The exploitation process typically involves:
- Gaining physical access to the target embedded device
- Accessing the microcontroller through debug interfaces or direct hardware manipulation
- Writing to the undocumented ROM patch peripheral registers
- Modifying ROM behavior to bypass security controls or execute arbitrary code
Detailed technical analysis of this vulnerability is available in the Oxide Blog Post.

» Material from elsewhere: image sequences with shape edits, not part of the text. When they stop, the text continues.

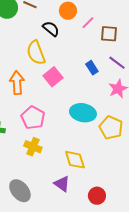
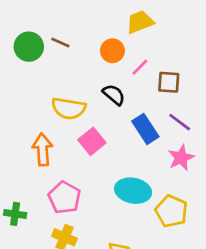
black semicircle: (51, 29) -> (114, 95), moved
yellow semicircle: (36, 53) -> (69, 108), turned -60
blue rectangle: (92, 68) -> (145, 129), size x1.5

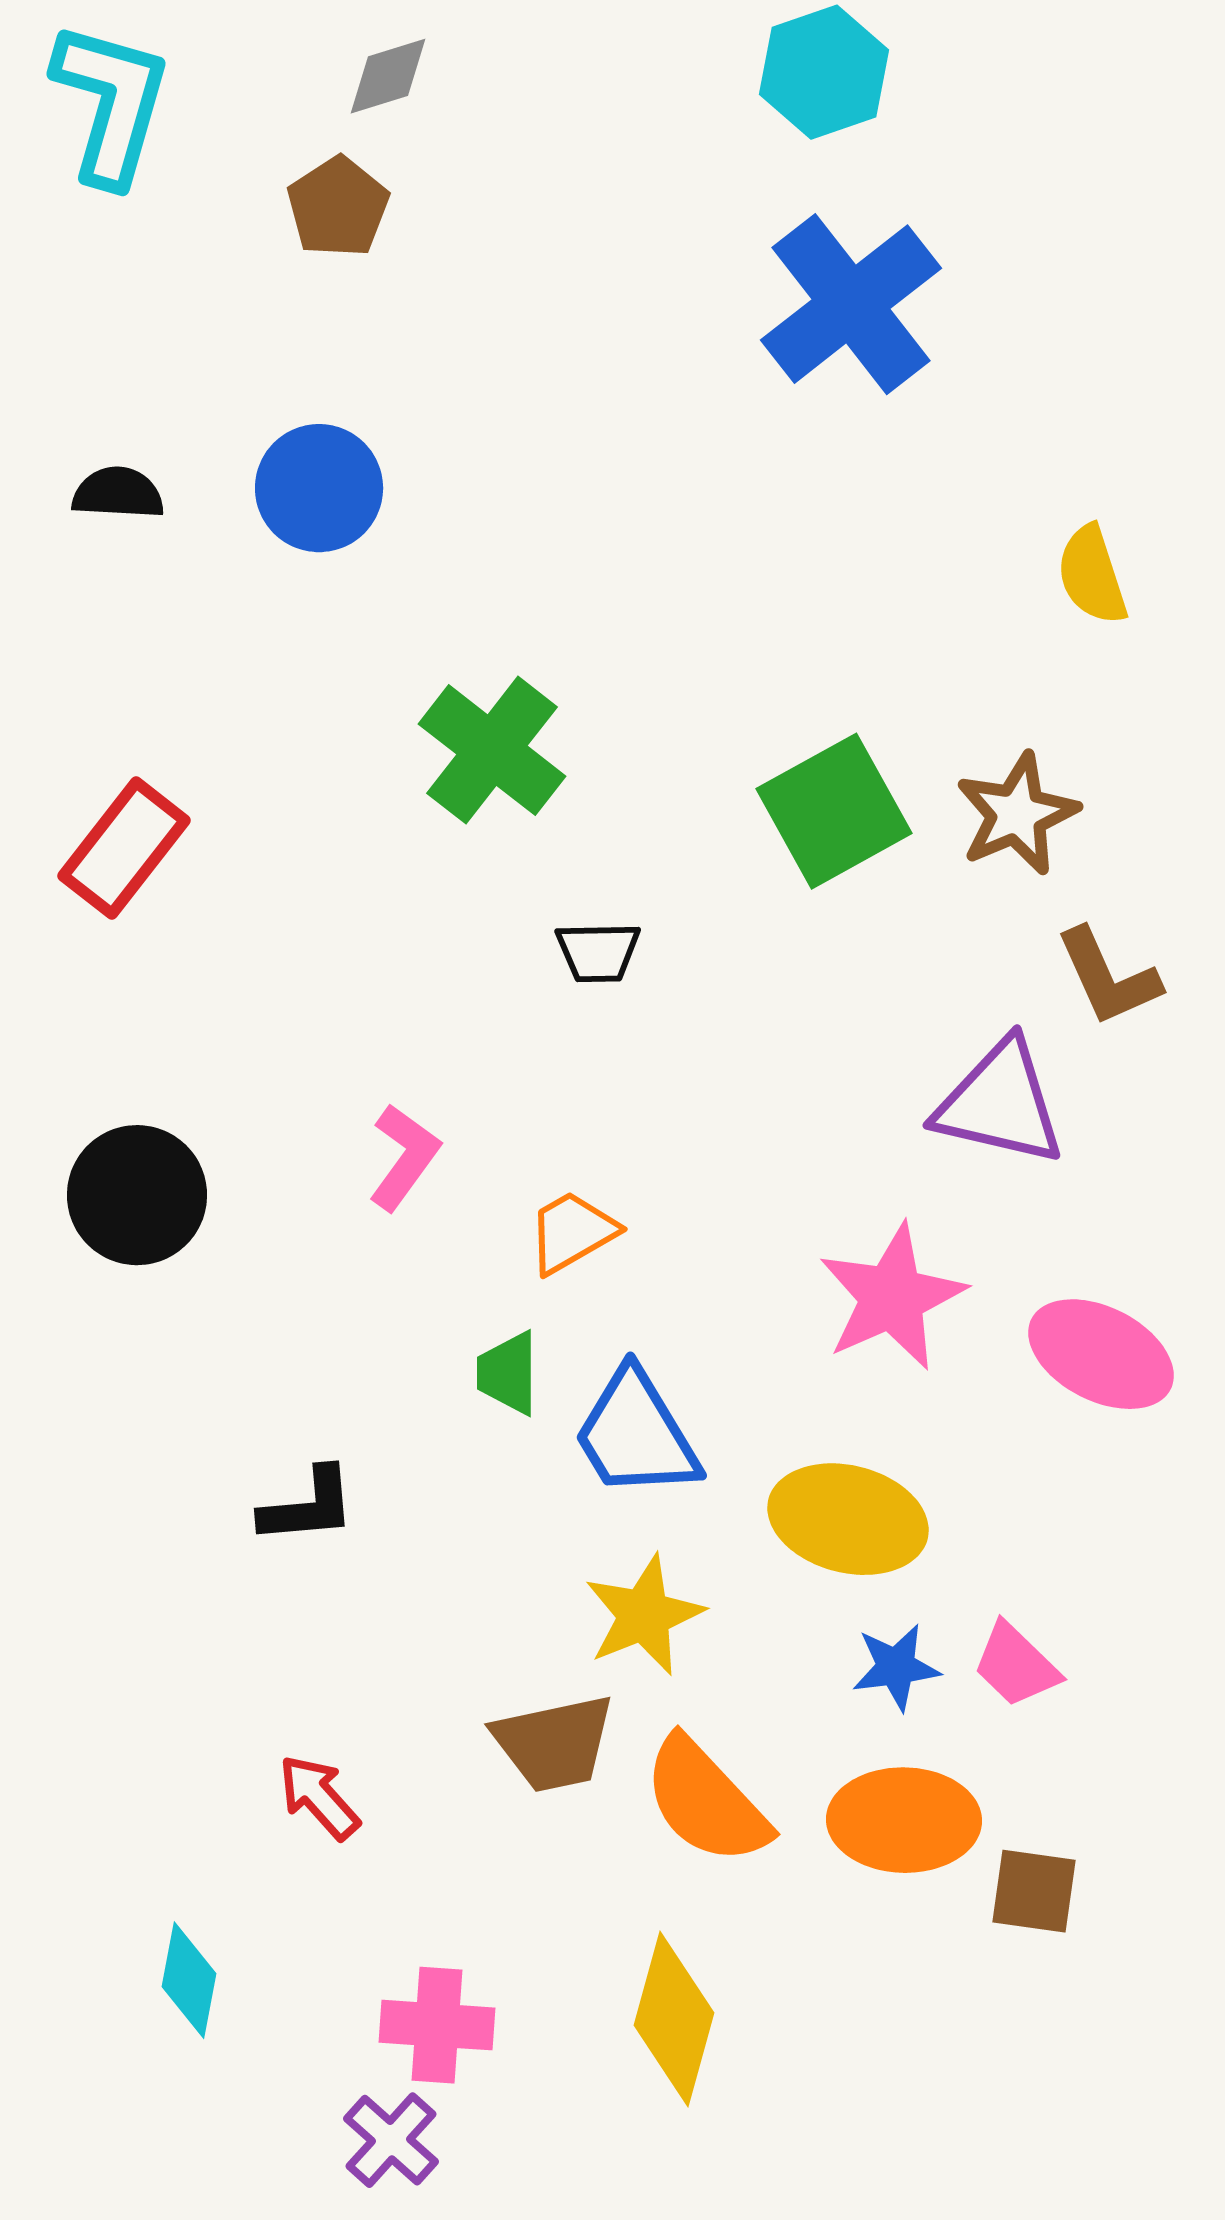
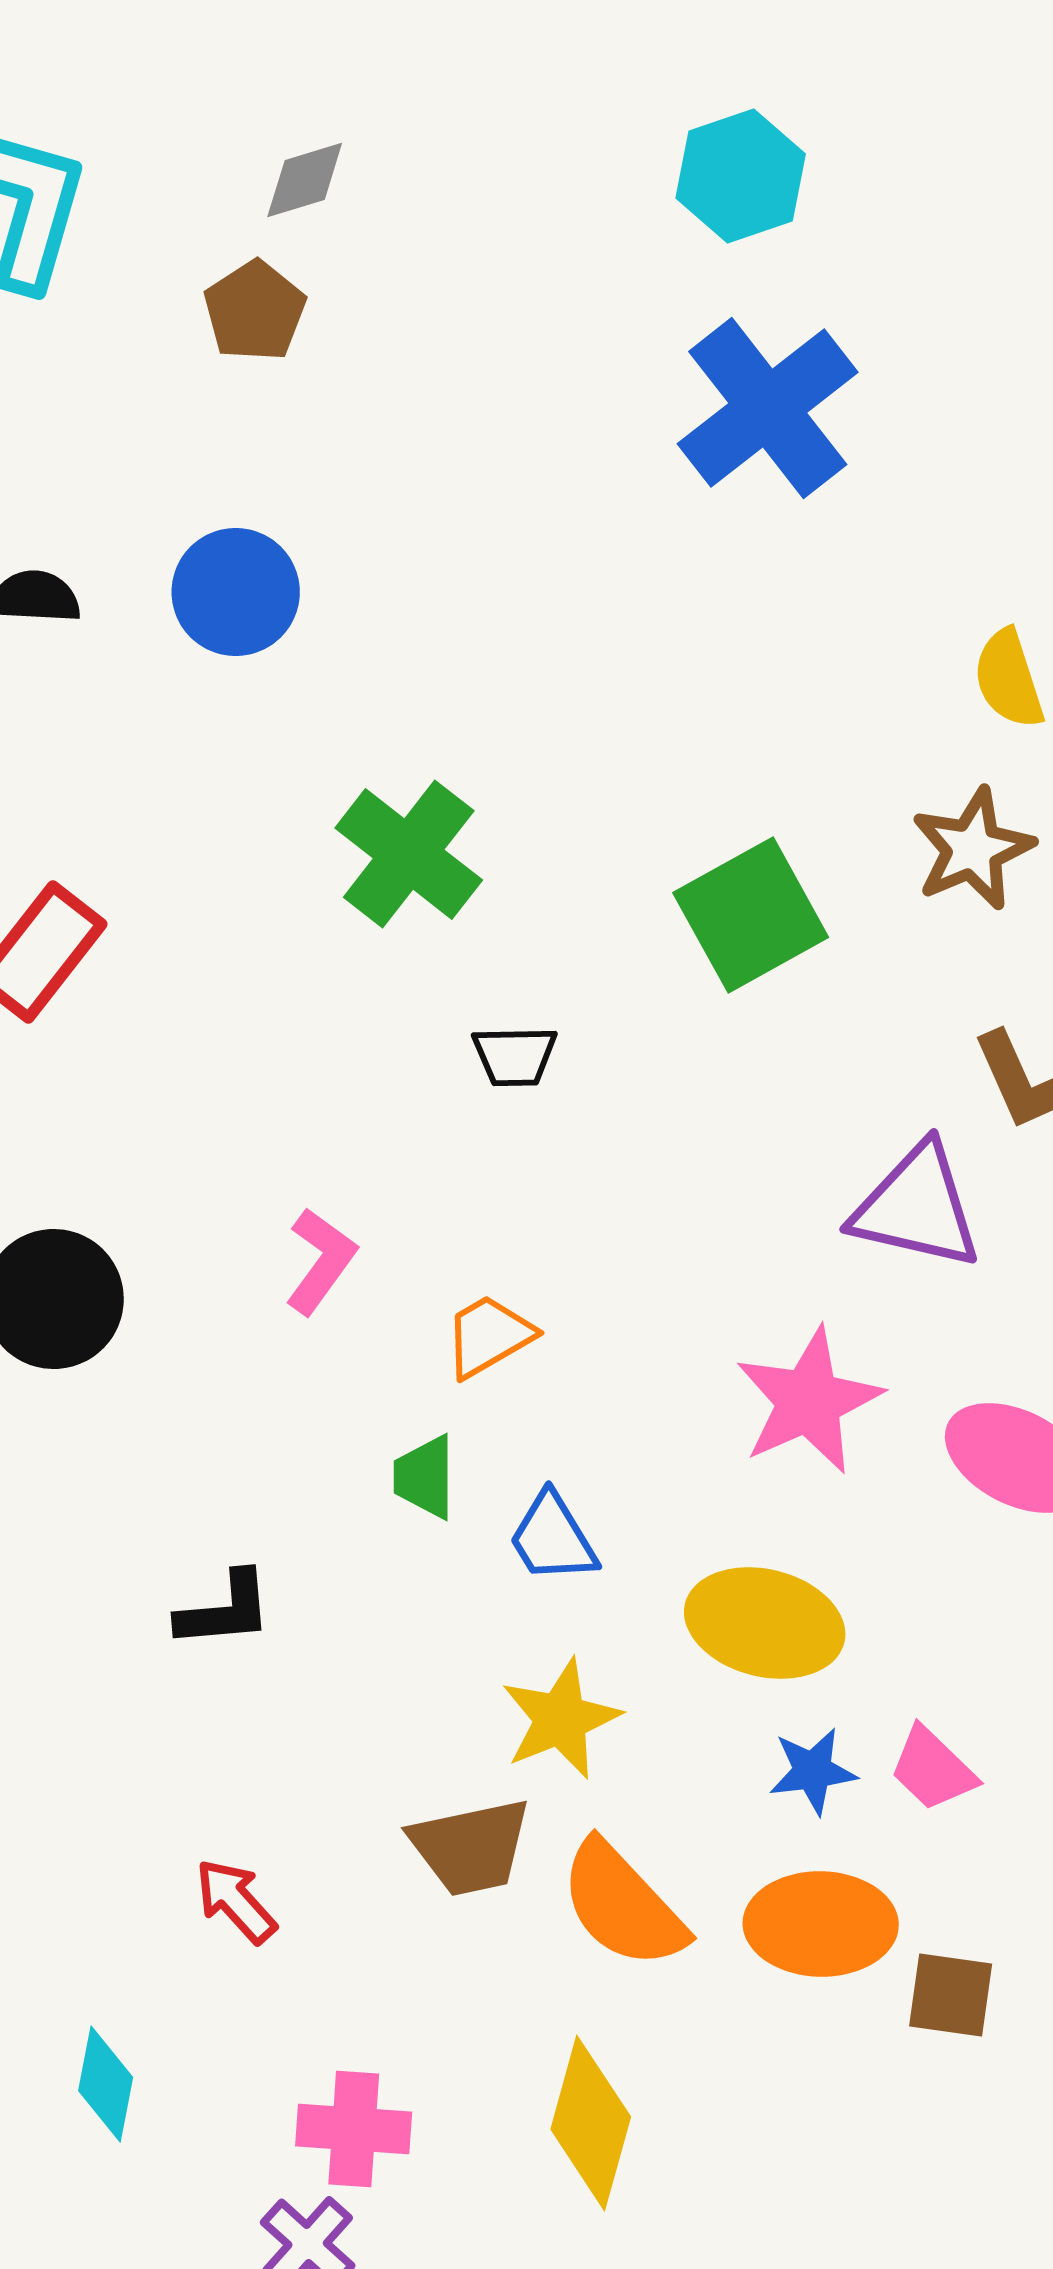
brown star: (1017, 814) -> (973, 849), moved
blue trapezoid: (636, 1434) -> (553, 1538), size x0.7

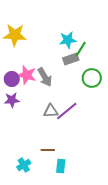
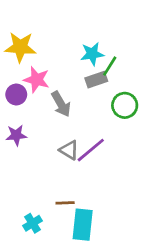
pink star: (27, 75) -> (37, 80), moved
purple circle: (12, 79) -> (16, 95), moved
gray triangle: (51, 111) -> (69, 150), turned 35
cyan rectangle: (61, 166) -> (83, 225), size x1.6

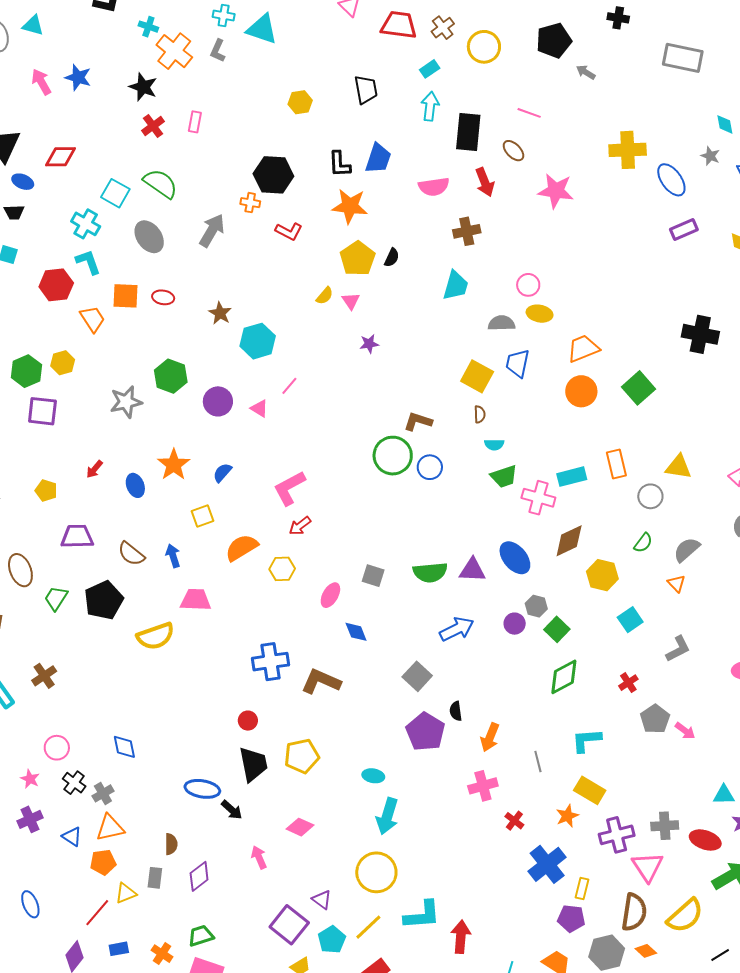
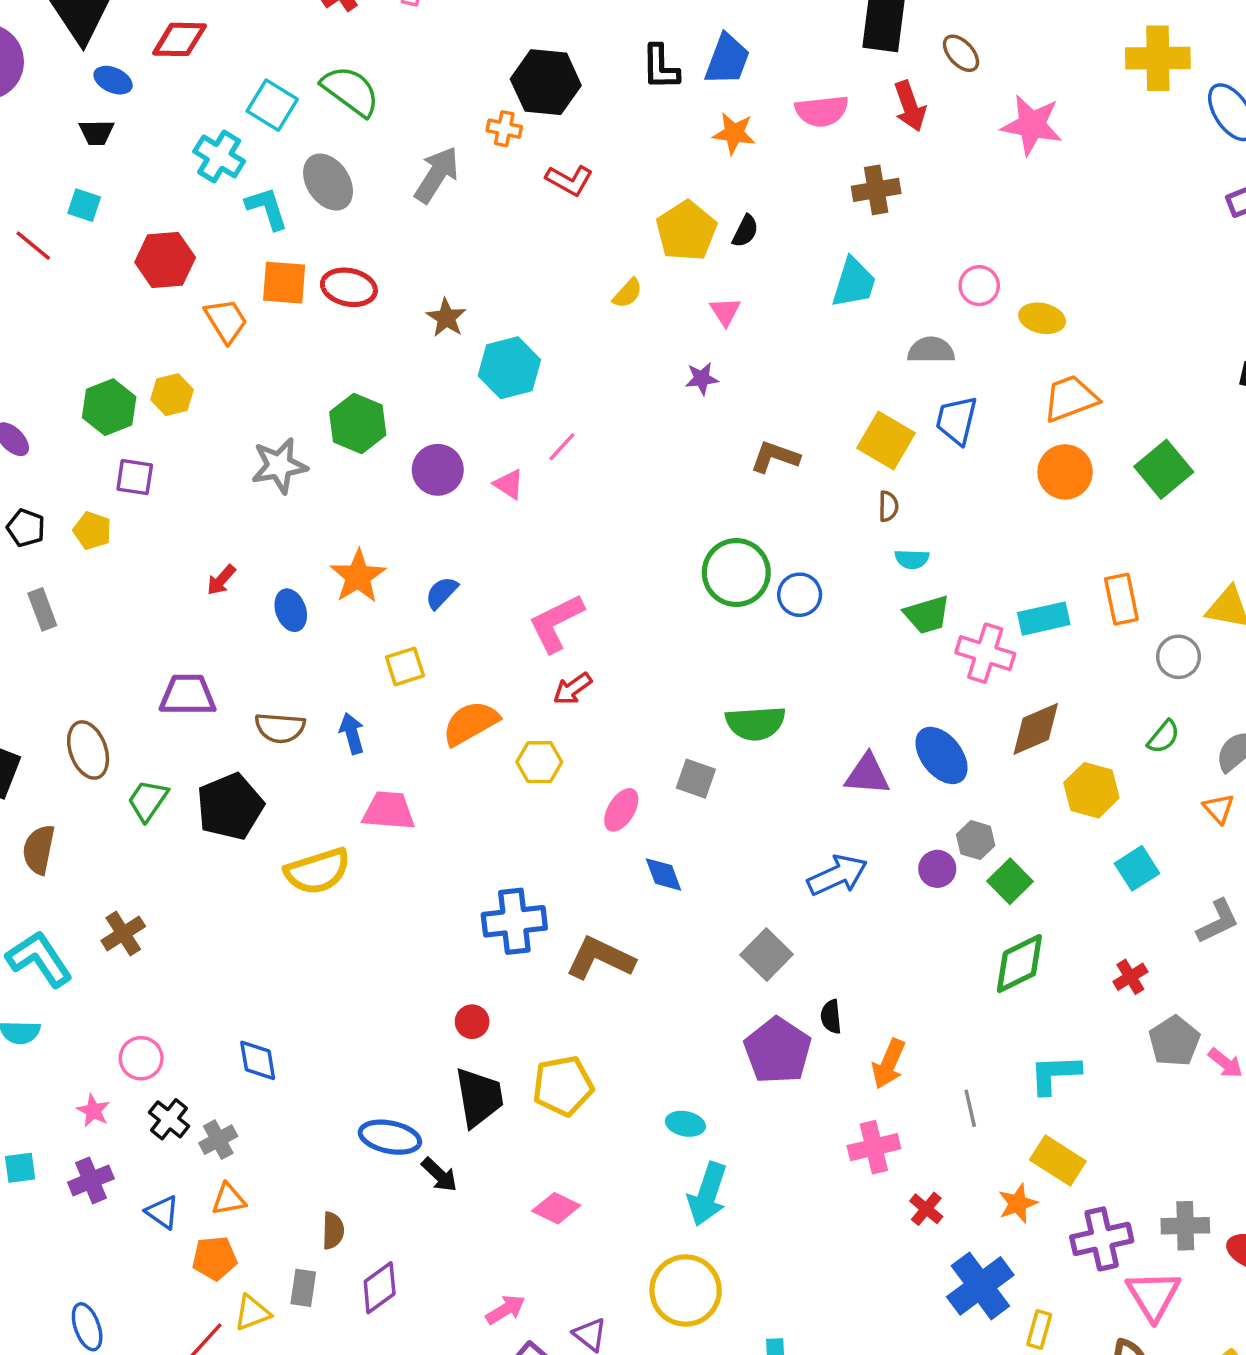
orange star: (350, 206) -> (734, 133), moved, size x0.7
cyan L-shape: (88, 262) -> (267, 208), moved
red ellipse: (163, 297) -> (349, 287), size x1.4
pink triangle: (351, 301) -> (725, 312), moved
yellow ellipse: (540, 314) -> (1042, 318), moved
purple square: (42, 411) -> (135, 477), size x0.7
brown L-shape: (418, 421) -> (775, 457), moved
yellow pentagon: (46, 491) -> (92, 531), moved
brown semicircle: (131, 554) -> (280, 728), turned -36
green semicircle: (430, 572) -> (755, 723), moved
orange triangle: (110, 828) -> (229, 1199), size x0.7
pink arrow: (259, 857) -> (505, 1310), moved, turned 80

Detection Methods for CVE-2021-31532
Indicators of Compromise
- Unexpected modifications to ROM patch peripheral registers during device operation
- Anomalous debug interface activity or unauthorized SWD/JTAG connections
- Secure boot failures or unexpected code execution paths during startup
- Changes in device behavior that revert after power cycling
Detection Strategies
- Implement hardware tamper detection mechanisms to identify physical access attempts
- Monitor debug interface status and alert on unexpected debug connections
- Deploy runtime integrity verification of critical ROM functions
- Perform periodic audits of embedded devices for signs of physical tampering
Monitoring Recommendations
- Log all debug interface connections and access attempts in connected systems
- Implement anomaly detection for device boot sequences and timing
- Monitor for unusual power consumption patterns that may indicate active exploitation
- Establish baselines for normal device behavior to identify deviations
How to Mitigate CVE-2021-31532
Immediate Actions Required
- Inventory all deployed NXP microcontrollers to identify affected silicon revisions
- Implement physical security controls to prevent unauthorized access to embedded devices
- Disable or restrict debug interfaces where operationally feasible
- Assess the security impact based on the sensitivity of applications running on affected devices
Patch Information
As this vulnerability exists in the silicon hardware, traditional software patches cannot fully remediate the issue. Organizations should consult the NXP Security Portal for guidance on affected silicon revisions and any available mitigations. NXP may have addressed this issue in newer silicon revisions, and upgrading hardware may be necessary for applications requiring the highest security levels.
Workarounds
- Implement physical tamper-evident enclosures for devices containing affected microcontrollers
- Disable debug interfaces permanently through one-time programmable (OTP) fuses where supported
- Deploy additional application-level integrity checks that verify critical code at runtime
- Consider architectural changes that add defense-in-depth layers independent of ROM security
# Example: Checking silicon revision on NXP LPC55 devices
# Use NXP's MCUXpresso tools to identify the silicon revision
# Devices with silicon rev 0A or 1B for LPC55S6x are affected
# Consult device SYSCON registers for revision information
Disclaimer: This content was generated using AI. While we strive for accuracy, please verify critical information with official sources.